19. Functions of Cell wall
a) The main function of the bacterial cell wall is to provide overall strength
to the cell.
b) It helps maintain the cell shape, thereby helping the cell to grow,
reproduce, obtain nutrients and also move about.
c) Cell wall protects the cell from the osmotic lysis. The cell keeps moving
from one environment to other and moreover as water can freely move
from both the cell membrane and the cell wall, the cell is at risk of
osmotic imbalance thereby causing osmotic lysis of the cell.
d) The cell wall helps in keeping out certain molecules which may be toxic.
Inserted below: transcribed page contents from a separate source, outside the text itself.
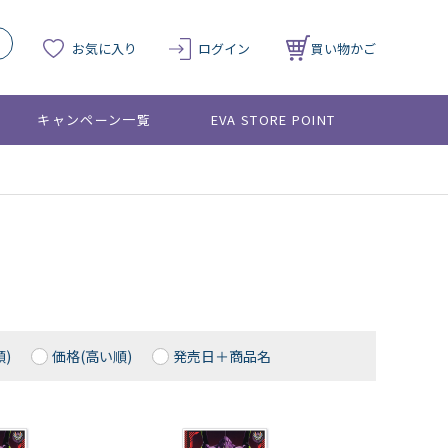
お気に入り
ログイン
買い物かご
キャンペーン一覧
EVA STORE POINT
)
価格(高い順)
発売日＋商品名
e) Bacterial cell wall contributes to the pathogenicity in other words,
disease causing ability of bacterial cells.
f) The O antigen of LPS determines the antigenic specificity of Gram
negative cell wall
g) The proteins found in cell wall acts as receptor sites for bacteriophages,
helps in cell division

20. Mycoplasma
Mycoplasma are pleomorphic smallest living organism, also known as
Pleuropneumonia like organism (PPLO).
These are the smallest free-livingorganisms, which lacks cell wall,
has no fixed shape or size.
Belongs to family Mycoplasmataceae.
Habitat:
Ubiquitous in nature
Plants, Insects and other animals serves as reservoir
Mycoplasma resides in mucosa of upper respiratory tract (URT)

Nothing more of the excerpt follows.